There are moments of deep sadness and others where, and I am not exaggerating, the audience cheered.  I have never in my life heard so many applause and cheering moments in a movie.

And therein lies the sadness.  I doubt in my lifetime I will ever see 22 films so masterfully interconnected in such a compelling tale.  Marvel has delivered something that makes DC pale by comparison.  It reminds of Alexander the Great.  “And when Alexander saw the breadth of his domain, he wept for there were no more worlds to conquer.”  While a misquote, it resonates here.

But…as a comic fan…I can tell you there are plenty of other great Marvel stories that are chafing for their chance in the sun.  The bar has been set high though.

Next to seeing Star Wars for the first time, this is my favorite movie ever.  It delivered on every single front and swept me, my grandson, the entire audience away.

 

Non-Spoiler Review of Shazam!

Shazam

I will admit it, when I was in the 1970’s I subscribed to Shazam!  Captain Marvel (the DC version) was an interesting contrast to the darkness of Batman and the Boy Scouty Superman.  I liked the Marvel family as well.  Sure, some parts were silly, but it worked for me as a kid.

Now comes the movie version and I have to admit, I cringed.  Would DC go all dark and brooding like they had for almost every other movie?  Would they ruin the character background?

The response is a resounding no!  DC finally did a super hero movie that stayed true to the character and was fun.  They even took a relatively cardboard villian and made him tangible.

Holy moly!

I took my grandson with me to Shazam! and we both loved it.  First, other than a nosebleed, there was no gore.  There’s no swearing.  This is the story of a boy that becomes a superhero.  Even though he appears as an adult, he’s still a kid at heart.  That is the essence of Captain Marvel and they managed to keep it.
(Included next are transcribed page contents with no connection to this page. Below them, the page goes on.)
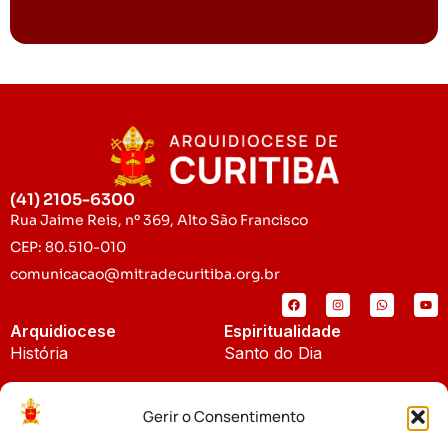
(41) 2105-6300
Rua Jaime Reis, nº 369, Alto São Francisco
CEP: 80.510-010
comunicacao@mitradecuritiba.org.br
Arquidiocese
Espiritualidade
História
Santo do Dia
Padroeira
Liturgia Diária
Gerir o Consentimento
Brasão
Bíblia Online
There were some tweaks to the history of the character that were new – but nothing that took away from that essence.  The film was entertaining, something that some of the DC movies have seemed afraid to embrace.  This film felt genuine, authentic.  The kids were close to real kids in term of character.

So, if you are looking for a good family movie that just happens to be about a super hero, check out Shazam!

Non-Spoiler Review of Captain Marvel

Cmarvel
“I feel the need…the need for nostalgia” 

I have to admit, I was never a big Captain Marvel fan from the comics.  I found this movie to be okay, not great, but it didn’t suck like so many have said.

As far as origin stories, this didn’t follow the traditional format of telling the story.  Instead much of the movie is the hero learning her true origin and origin story – which is fine. For this kind of format to work, you really have to care about the character to begin with.  I never really bonded with Carol Danvers on screen, so I found myself saying, “let’s get to it.” With a slow-reveal origin, you really don’t get what the plot is until you are well into the film.

There are some nice plot twists in all of this that I didn’t see coming.  I appreciate that in a film like this. It wasn’t a linear plot, but one that was well crafted – if not a bit drawn out.

I wish these films wouldn’t push their PC agenda on me.  Let her be a hero that happens to be female, don’t make it out that she’s different because of that.  I didn’t like that in Wonder Woman either.  Just tell the story.  Trust me, I know she’s female.  Releasing it on International Women’s Day just was over the top too.  Look, I’m a fan, just give me a good script and casting.

Things I liked was seeing a younger Nick Fury and Agent Colson in the field.  This was not the embittered Nick Fury of Winter Soldier.  He’s fun, joking, kind of cool.  It was a bit strange to see the 1990’s in the light of nostalgia. God we had ugly cars back then.  Seeing Ronan the Accuser and some other characters we experience later in the Marvel cinema universe is neat too.

There are two post-credit scenes, so stay in your seat. The first one has a direct tie to Avengers Infinity War Endgame – which was awesome!

Overall this was not the best outing in the MCU but it wasn’t as horrific as some people have insinuated.  I liked it and got my money’s worth – which is what you want with a movie.  It adds to the Marvel universe and sets the stage for stuff coming in Endgame.  I give it a 3.7 stars out of five.